(Material shown)

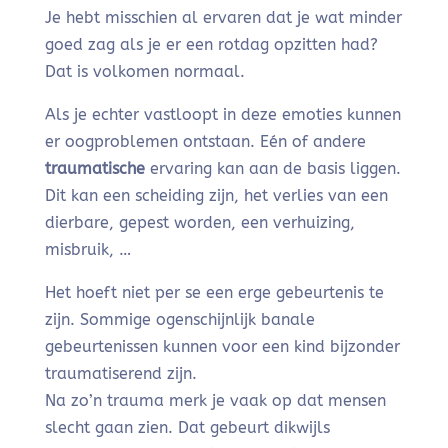
Je hebt misschien al ervaren dat je wat minder
goed zag als je er een rotdag opzitten had?
Dat is volkomen normaal.
Als je echter vastloopt in deze emoties kunnen
er oogproblemen ontstaan. Eén of andere
traumatische
ervaring kan aan de basis liggen.
Dit kan een scheiding zijn, het verlies van een
dierbare, gepest worden, een verhuizing,
misbruik, …
Het hoeft niet per se een erge gebeurtenis te
zijn. Sommige ogenschijnlijk banale
gebeurtenissen kunnen voor een kind bijzonder
traumatiserend zijn.
Na zo’n trauma merk je vaak op dat mensen
slecht gaan zien. Dat gebeurt dikwijls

(End Material shown)

> _What to produce_
All lines from the one with "dierbare, gepest worden, een" onward to the end of the records above should be repeated exactly, and only those lines.

> _Result of this exercise_
dierbare, gepest worden, een verhuizing,
misbruik, …
Het hoeft niet per se een erge gebeurtenis te
zijn. Sommige ogenschijnlijk banale
gebeurtenissen kunnen voor een kind bijzonder
traumatiserend zijn.
Na zo’n trauma merk je vaak op dat mensen
slecht gaan zien. Dat gebeurt dikwijls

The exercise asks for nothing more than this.